• [ASSIGNMENT] In the records below, tally the lines that contain the word "into" and give only that number.
--- --- ---
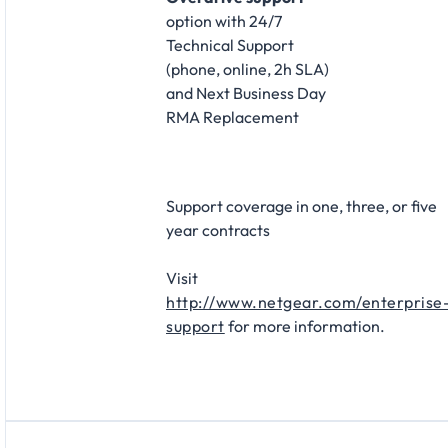
option with 24/7
Technical Support
(phone, online, 2h SLA)
and Next Business Day
RMA Replacement​
Support coverage in one, three, or five
year contracts​
Visit
http://www.netgear.com/enterprise
support
for more information.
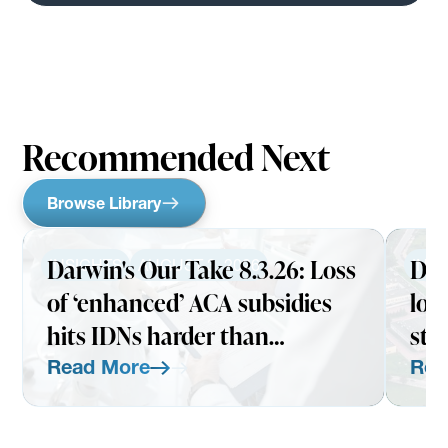
Recommended Next
Browse Library
Darwin's Our Take 8.3.26: Loss
Dar
INSIGHTS
AUGUST 3, 2026
INS
of ‘enhanced’ ACA subsidies
loo
hits IDNs harder than
str
expected
Read More
Rea
Read More
Read Mo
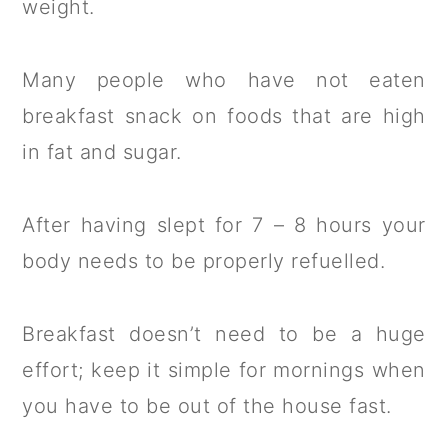
weight.
Many people who have not eaten
breakfast snack on foods that are high
in fat and sugar.
After having slept for 7 – 8 hours your
body needs to be properly refuelled.
Breakfast doesn’t need to be a huge
effort; keep it simple for mornings when
you have to be out of the house fast.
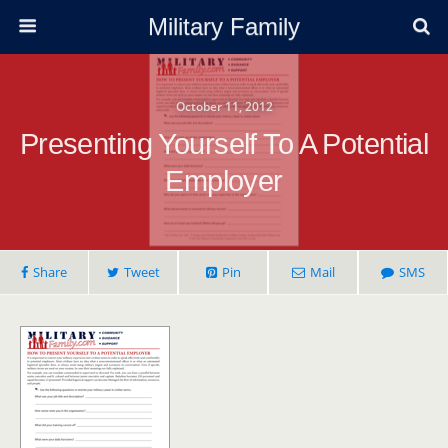
Military Family
October 11, 2012
Presenting Yourself To A Potential
Employer
Share
Tweet
Pin
Mail
SMS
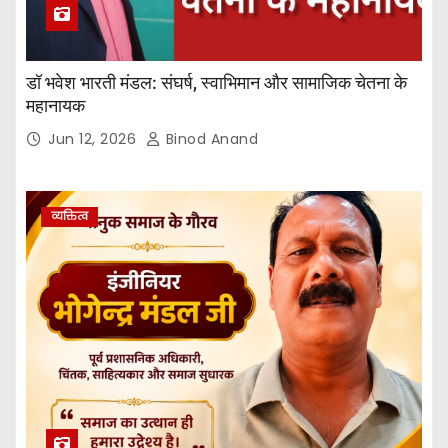
डॉ भवेश भारती मंडल: संघर्ष, स्वाभिमान और सामाजिक चेतना के
महानायक
Jun 12, 2026
Binod Anand
व्यक्तित्व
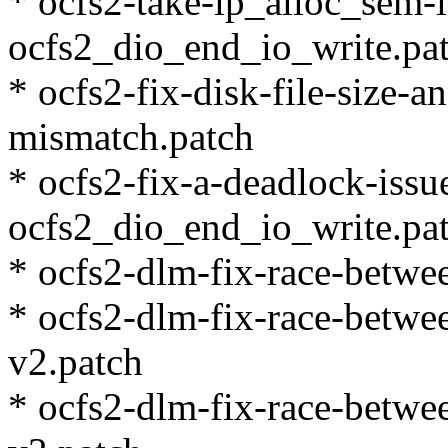
* ocfs2-take-ip_alloc_sem-
ocfs2_dio_end_io_write.pa
* ocfs2-fix-disk-file-size-a
mismatch.patch
* ocfs2-fix-a-deadlock-issu
ocfs2_dio_end_io_write.pa
* ocfs2-dlm-fix-race-betwe
* ocfs2-dlm-fix-race-betwe
v2.patch
* ocfs2-dlm-fix-race-betwe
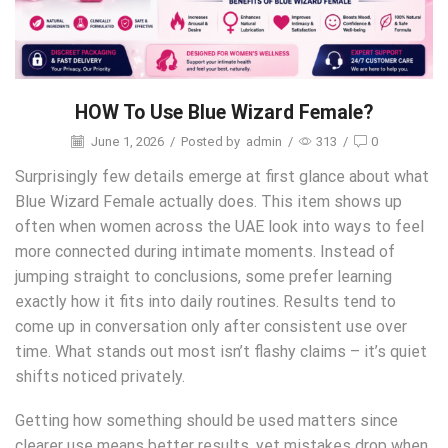
HOW To Use Blue Wizard Female?
June 1, 2026
/
Posted by
admin
/
313
/
0
Surprisingly few details emerge at first glance about what
Blue Wizard Female actually does. This item shows up
often when women across the UAE look into ways to feel
more connected during intimate moments. Instead of
jumping straight to conclusions, some prefer learning
exactly how it fits into daily routines. Results tend to
come up in conversation only after consistent use over
time. What stands out most isn’t flashy claims – it’s quiet
shifts noticed privately.
Getting how something should be used matters since
clearer use means better results, yet mistakes drop when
--- --- ---
• [TASK RESULT] 2